Since then, Donuts has evolved into one of the most praised pieces of music ever. In his critical analysis of the project for the 33 1/3 series, Jordan Ferguson calls the odd LP “a synthesis of everything [Dilla] had done to that point,” and it surely is a jumpy, exciting package of music that twirls its listeners around and takes them on a journey across genres and time.
But Donuts is deeper than that too. Dilla wasn’t just re-tracing his musical steps — he was trying to push hip-hop to be better, work harder and think longer. Dilla was one of the most, if not the most, notorious perfectionist to ever sample a drum loop. On Donuts, he spends every last bit of life in him, literally, reinforcing his musical legacy. He strives to define future soundscapes, raise his genre’s expectations and pen a sincere goodbye in his first-language of rhythms, all at once.

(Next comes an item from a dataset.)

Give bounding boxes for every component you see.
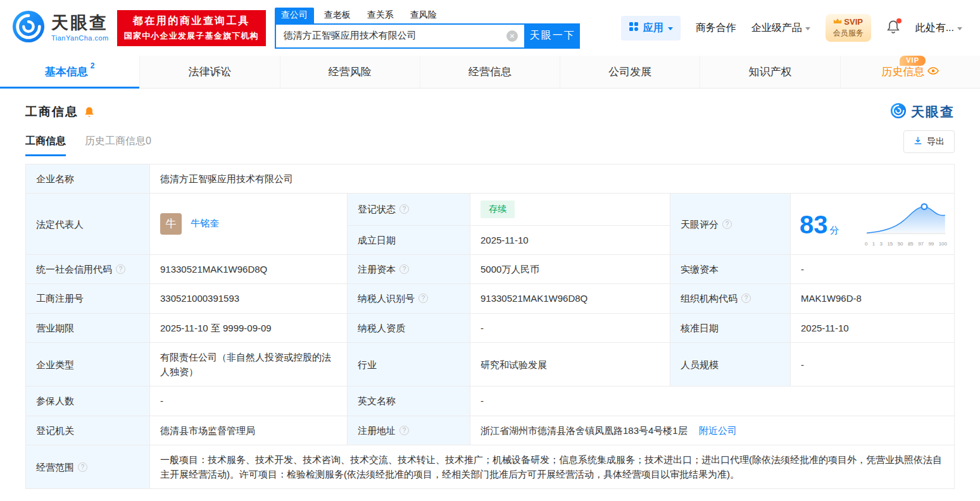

In 2005, speaking publicly on Donuts for the only know time before his death, J Dilla said: “It’s just a compilation of the stuff I thought was a little too much for the MCs. That’s basically what it is, ya know? Me flipping records that people really don’t know how to rap on but they want to rap on.”
Though some modern rappers may be capable of facing his challenge (imagine Kendrick Lamar rapping over “The People”!?!), Donuts remains as enticing, difficult and inspiring as ever, more than ten years later, in its exact original format.
I can only hope that, should my days ever become numbered, I might respond to the news with the bravery and tenacity of James DeWitt Yancey.
Rest in beats, J Dilla. You truly were a great one.